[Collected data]
------------------------------------

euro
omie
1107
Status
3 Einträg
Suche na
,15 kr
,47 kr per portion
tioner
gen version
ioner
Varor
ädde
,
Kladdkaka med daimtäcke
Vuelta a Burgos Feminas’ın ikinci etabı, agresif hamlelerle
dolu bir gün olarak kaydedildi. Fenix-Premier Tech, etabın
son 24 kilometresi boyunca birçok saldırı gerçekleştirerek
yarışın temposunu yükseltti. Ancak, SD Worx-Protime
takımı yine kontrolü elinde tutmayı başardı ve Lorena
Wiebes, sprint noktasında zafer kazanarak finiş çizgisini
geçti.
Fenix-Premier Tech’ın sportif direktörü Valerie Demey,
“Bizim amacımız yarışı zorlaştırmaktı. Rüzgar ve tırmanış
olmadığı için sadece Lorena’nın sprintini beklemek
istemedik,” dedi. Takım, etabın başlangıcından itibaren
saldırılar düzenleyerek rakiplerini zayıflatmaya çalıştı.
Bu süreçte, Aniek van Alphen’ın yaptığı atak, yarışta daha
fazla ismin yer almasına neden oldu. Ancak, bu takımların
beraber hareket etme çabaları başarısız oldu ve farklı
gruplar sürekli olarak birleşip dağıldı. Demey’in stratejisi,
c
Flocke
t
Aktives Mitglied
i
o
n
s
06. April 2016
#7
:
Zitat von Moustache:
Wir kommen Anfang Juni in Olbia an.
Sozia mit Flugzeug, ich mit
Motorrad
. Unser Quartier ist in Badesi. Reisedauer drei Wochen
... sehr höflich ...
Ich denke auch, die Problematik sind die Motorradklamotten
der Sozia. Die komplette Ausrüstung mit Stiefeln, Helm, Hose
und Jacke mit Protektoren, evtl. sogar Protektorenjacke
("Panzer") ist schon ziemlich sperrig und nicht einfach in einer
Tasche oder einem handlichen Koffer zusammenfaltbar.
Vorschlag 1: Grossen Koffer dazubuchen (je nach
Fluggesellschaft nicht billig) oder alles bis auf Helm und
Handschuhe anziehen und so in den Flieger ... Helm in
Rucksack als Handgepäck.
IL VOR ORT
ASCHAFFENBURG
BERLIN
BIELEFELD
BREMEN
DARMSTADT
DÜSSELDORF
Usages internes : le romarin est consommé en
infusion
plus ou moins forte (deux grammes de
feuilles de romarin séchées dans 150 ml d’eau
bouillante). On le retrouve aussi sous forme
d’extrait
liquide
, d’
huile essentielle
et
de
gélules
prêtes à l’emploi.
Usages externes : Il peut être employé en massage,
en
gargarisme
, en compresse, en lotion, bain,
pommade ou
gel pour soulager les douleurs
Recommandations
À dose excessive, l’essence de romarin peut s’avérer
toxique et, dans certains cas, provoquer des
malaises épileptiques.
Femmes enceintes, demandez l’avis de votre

------------------------------------

■ WHAT THIS TASK INVOLVES ■
Whenever the word "Koffer" occurs in a line above, copy that line.

■ SOLUTION FOR THIS EXERCISE ■
Tasche oder einem handlichen Koffer zusammenfaltbar.
Vorschlag 1: Grossen Koffer dazubuchen (je nach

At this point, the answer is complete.